I have to say that Wellington is a beautiful capital for a beautiful country. Nestled amongst green rolling hills and blue waters, the city and its suburbs look peaceful and easygoing. At least that’s what the couple of days spent here made me think.
We did spend a fair amount of this time in the nature, as we usually do, and not in the heart of the city. But that’s part of the charm of a place, if not most of it, in our opinion. We will see more of the city on the way back from the South Island when we have booked a room in a hotel downtown.
We chose to stay in one of the suburbs, Lower Hutt, for this first encounter. Angie’s Little House with Charm on Farm, as advertised on Airbnb, some 30 km away from downtown Wellington was a perfect location for the plans we had in the area. We enjoyed meeting Angie’s family, especially the two witty younger kids that helped us settle in and make a bbq. These two also helped us meet the donkeys and the chickens they grow as well as ‘try’ to make us friends with the house cat. That one didn’t work very well
To get to Wellington from the north of the island is interesting but challenging. SH2, one of the main highways in the country is winding through forests and national parks for about 30 km. The road is narrow and at the edge of the tall hills, and although the speed limit is 100km/h, you barely get a few areas where you can drive with 50 an hour. I was for the first time happy that we had to drive on the left side of the road.We at least were driving on the inside instead of on the edge. We did have to drive this part three time though so I guess it didn’t help entirely.

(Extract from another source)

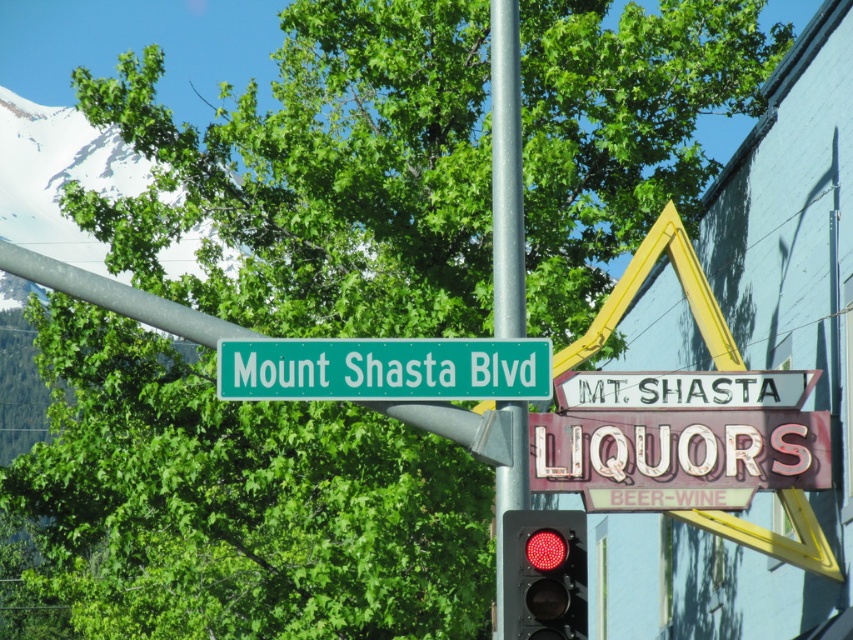 You are standing on the sidewalk and want to take a photo of the green metallic street sign at upper center. Which direction should you face to ensure the sign is in the center of your camera view?

The green metallic street sign at upper center is located at point (x=384, y=369), so you should face towards the upper center direction to center it in your camera view.

You are driving a car and see the green metallic street sign at upper center and the red glass traffic light at center. Which object is closer to you?

The green metallic street sign at upper center is closer to you because the red glass traffic light at center is behind it.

Talking about plans in the area: we wanted to visit the city a bit, search the area for spots where Lord of the Rings was filmed (and there are plenty here – stay tuned for a separate post about this quest) and hike the Putangirua Pinnacles. Ok, I admit, this got on the list because of LOTR as well, but I have to tell you, they knew how to choose the best places to make the film.
The hike starts on the shores of Palliser Bay, at the bottom of the north island, 120 km away from Wellington, but the drive is well worth when you end up feeling like you are on another planet.

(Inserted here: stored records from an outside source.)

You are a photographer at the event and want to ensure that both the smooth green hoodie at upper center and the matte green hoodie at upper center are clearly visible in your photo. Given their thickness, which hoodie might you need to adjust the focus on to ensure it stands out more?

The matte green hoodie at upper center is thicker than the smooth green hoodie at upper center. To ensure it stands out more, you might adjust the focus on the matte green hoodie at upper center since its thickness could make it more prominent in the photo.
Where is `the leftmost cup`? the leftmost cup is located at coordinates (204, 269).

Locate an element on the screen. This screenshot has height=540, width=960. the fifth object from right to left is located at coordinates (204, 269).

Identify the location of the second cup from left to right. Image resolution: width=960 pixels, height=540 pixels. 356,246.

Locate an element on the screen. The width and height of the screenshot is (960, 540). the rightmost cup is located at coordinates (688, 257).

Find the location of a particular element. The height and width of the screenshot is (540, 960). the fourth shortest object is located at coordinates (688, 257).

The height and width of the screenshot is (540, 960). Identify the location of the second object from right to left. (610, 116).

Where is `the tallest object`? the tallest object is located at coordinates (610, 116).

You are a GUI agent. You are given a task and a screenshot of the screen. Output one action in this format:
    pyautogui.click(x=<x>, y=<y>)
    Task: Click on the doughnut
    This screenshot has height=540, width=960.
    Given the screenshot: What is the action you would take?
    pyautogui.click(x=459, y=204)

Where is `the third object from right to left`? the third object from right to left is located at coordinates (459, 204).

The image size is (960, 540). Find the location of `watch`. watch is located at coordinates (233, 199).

The walk starts on a riverbed, but with the exception of the rainy days the water will not pose any problem. The map at the trail head shows two options to choose from: a track through the bush, up the hill to a lookout with amazing views over the pinnacles and the bay and one on the riverbed that gets at the bottom of the pinnacles. You can combine the two though and do a loop up on the riverbed to the pinnacles area proper and then climb up to the lookout and down through the bush (or the other way around). If you don’t have 3 hours or so to do the whole thing then choose to see the pinnacles from the bottom, it is much more picturesque and it offers lots of opportunities to awe at the wonders of nature.
We did the loop, as well as going up on an off side stream bed that was dry at the time we went there. The scree is treacherous and you have to pay attention where you walk especially on the way back down. I was too excited about what I was seeing around and fell a couple a times, but nothing to worry about
The first part of the walk is beautiful, but the bed of the river is wide so you kinda see the rock formations in the distance.
Then you get to a bend in the river and start walking on a steeper hill. And there they are, massive stalagmite type structures, hovering on both sides of the narrow passage made by the river. They look like sand castles that someone thought of mixing some rocks in and you expect to see them crumble at any moment.
Each one of them offers you the opportunity to come up with a name or a shape that they remind you off. The most amazing one was this face, looking straight through you.
We escaped from the bony fingers trying to keep us in, and took the next day to explore the city. I needed a new camera (after loosing the battle with the rain at the other pinnacles, on Coromandel) and we wanted to check Mt. Victoria and the Te Papa museum.
You can hike up or drive to the top of the mountain, the former being what we chose. The views are amazing and there is some history to read about at the top. For whatever reason we thought that the cable car is going up this hill and that we will take a ride down, but alas it was not so. Well, maybe we will ride it on the way back, if we find the proper hill it is at.
The museum is interesting and also free, but I have to admit that I feel like if you see one you’ve seen it all. The topics covered are similar (maori and white men history blending together, volcanoes, introduced spices) and while is very interesting going through them once or maybe twice, this museum was probably the 4th one we were going through. After an hour or so we decided that having some beer and fish and chips at a bar would be more interesting. So it was done.
There is a known rivalry between Wellington and Auckland, so I am glad we visited both. Auckland was fine for our 3 week break from vacation and I think we would have been equally happy in Wellington. I guess it comes up to the accommodations you can find at the time you are looking for it. Wellington didn’t have a lot of longer term option for us, while Auckland did. But I would gladly spend a week or two in the capital as well. Maybe I would get to see what the fuss is about the Wellington winds. There was none when we were there.